Of all our feathered friends, the northern mockingbird has one of the greatest, most descriptive names ever: Mimus polyglottos. Rather than have some awkward Latinized name to memorialize the person who discovered it (see: Bachman's warbler, Vermivora bachmanii), the mockingbird's name pretty much sums up what the bird is all about: "Many-voiced mimic." Here's a sample:
Of course, the mockingbird is also famous as the central metaphor for Harper Lee's renowned 1960 book, To Kill A Mockingbird. Never out of print, taught in high schools all across the country for years, held up as a condemnation of racism (at least among white Americans) , the book is once again on the minds of many people after the release last week of Go Set A Watchman, and a lot of people are not happy.

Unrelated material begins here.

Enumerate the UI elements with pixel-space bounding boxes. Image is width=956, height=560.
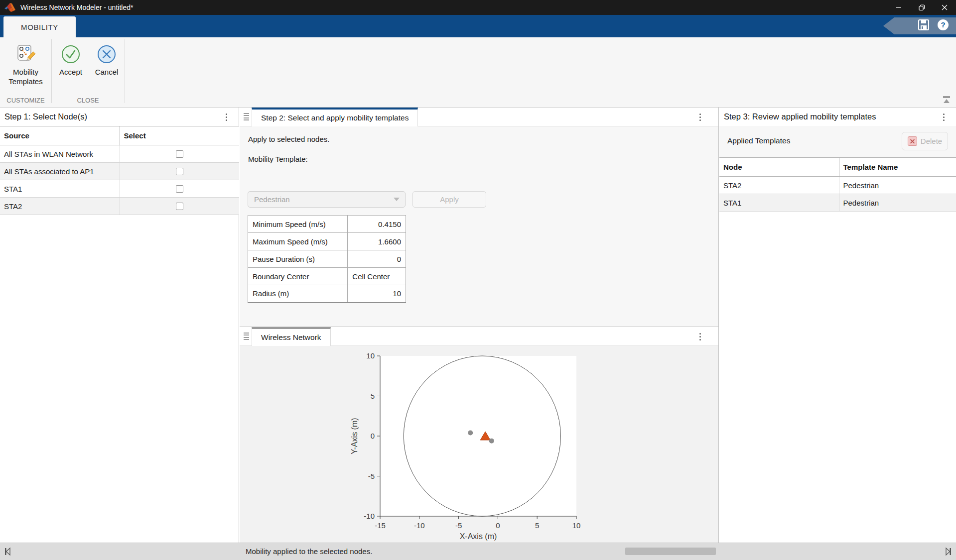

First, a caveat: I have not read Go Set A Watchman. It's also at least 4 years since I last read Mockingbird (one thing I miss about my girls being out of high school is they're not bringing books home from English class that I want to read--or re-read; I have to find them on my own!). Specifically, people are not happy about the portrayal of Mockingbird's hero, Atticus Finch. In Mockingbird, he defends a black man wrongly accused of raping a white woman in a 1920s deep south town. Finch is revered among a large segment of (white) America: he is portrayed as brave, honest, tolerant, and, presumably, free of the racism that pervades his small town of Maycomb, Alabama.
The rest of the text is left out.